Version 2.1.13 of RMark is available. You can get the Windows binary or tar.gz file for building on Linux or Mac at
https://drive.google.com/open?id=0B77g1ScdUwVeVU9rUE5lVS1kZ2M&authuser=0I'd appreciate hearing about any tests of the new version of RMark and in particular popan.derived or covariate.predictions. I've tested popan.derived and a few examples of covariate.predictions and all is being computed correctly. But any further testing would be appreciated. The changes should not affect values that don't use mlogit links. Once I'm confident that I've got it right, I'll post to CRAN.

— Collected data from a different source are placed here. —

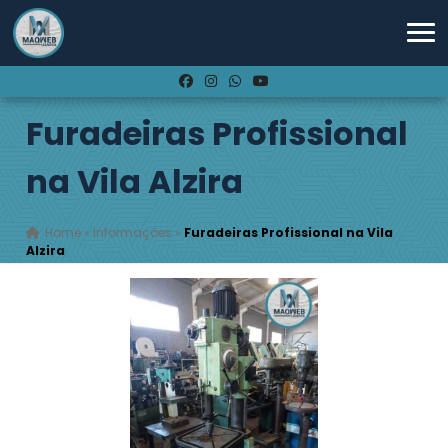
Furadeiras Profissional
na Vila Alzira
Home
»
Informações
»
Furadeiras Profissional na Vila
Alzira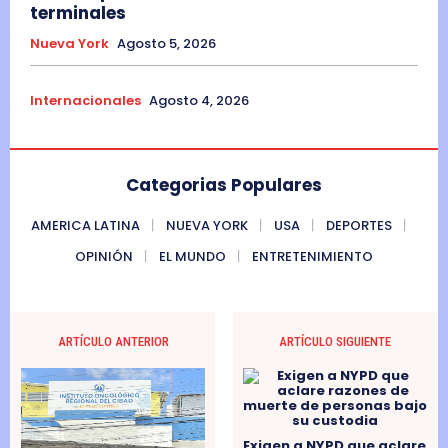
terminales
Nueva York
Agosto 5, 2026
Internacionales
Agosto 4, 2026
Categorias Populares
AMERICA LATINA
NUEVA YORK
USA
DEPORTES
OPINIÓN
EL MUNDO
ENTRETENIMIENTO
ARTÍCULO ANTERIOR
ARTÍCULO SIGUIENTE
Exigen a NYPD que aclare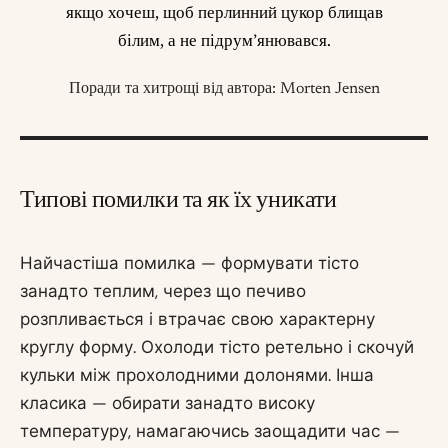
якщо хочеш, щоб перлинний цукор блищав
білим, а не підрум’янювався.
Поради та хитрощі від автора: Morten Jensen
Типові помилки та як їх уникати
Найчастіша помилка — формувати тісто
занадто теплим, через що печиво
розпливається і втрачає свою характерну
круглу форму. Охолоди тісто ретельно і скочуй
кульки між прохолодними долонями. Інша
класика — обирати занадто високу
температуру, намагаючись заощадити час —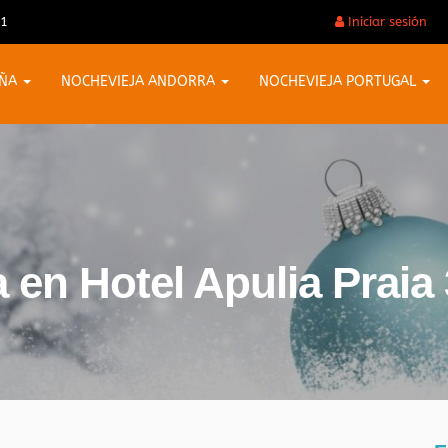
31
Iniciar sesión
AÑA
NOCHEVIEJA ANDORRA
NOCHEVIEJA PORTUGAL
 en Hotel Apulia Praia 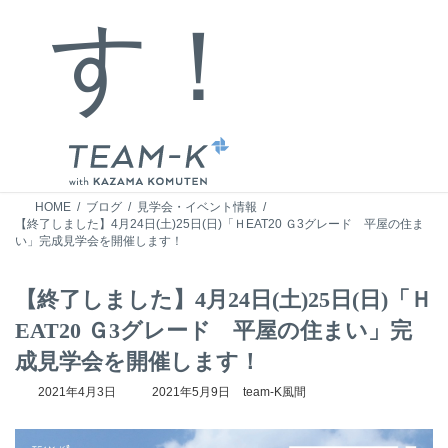
す！
HOME
ブログ
見学会・イベント情報
【終了しました】4月24日(土)25日(日)「ＨEAT20 Ｇ3グレード 平屋の住ま
い」完成見学会を開催します！
【終了しました】4月24日(土)25日(日)「Ｈ
EAT20 Ｇ3グレード 平屋の住まい」完
成見学会を開催します！
最
2021年4月3日
2021年5月9日
team-K風間
終
更
新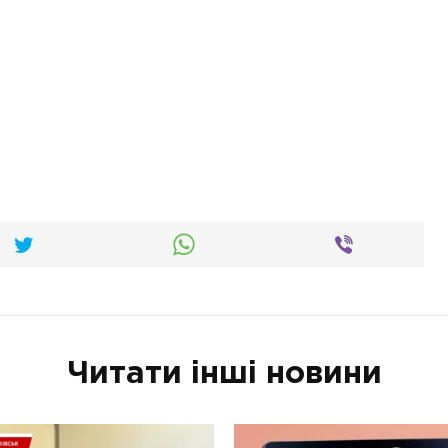
Читати інші новини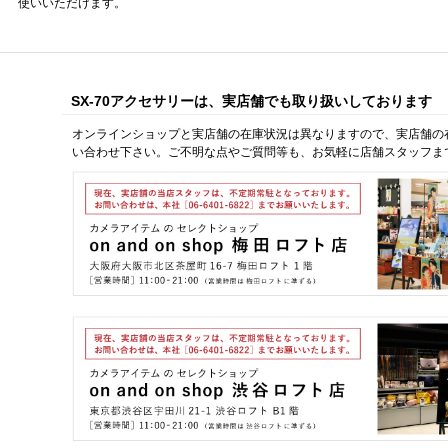
使いいただけます。
SX-70アクセサリーは、実店舗でも取り扱いしております
オンラインショップと実店舗の在庫状況は異なりますので、実店舗の
い合わせ下さい。ご不明な点やご質問等も、お気軽に店舗スタッフま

The following is from the package NEWS on the changes made to covariate.predictions
A bug in covariate.predictions was introduced in the change for 2.1.10. Incorrect values were being computed for mlogit parameters when covariate values were not used. popan.derived used that approach and incorrect values resulted for the abundance estimates. Thanks to Leigh Ann Starcevich for reporting this discrepancy. A few other changes were made in covariate.predictions to prevent possible errors with mlogit parameters. If you are making the computations for parameters that use an mlogit link you must use the separate indices argument if you have individual covariate values. If you try to use the data=data.frame(index=...,cov=) approach with mlogit parameters and you have covariate values, the function will stop with an error. Also, if you only include a portion of the indices in an mlogit set, it will also stop and issue an error and will tell you the set of indices that should be included for that mlogit set. If you were allowed to exclude some indices the result would be incorrect because the real parameter values are computed by summing over the entire mlogit set.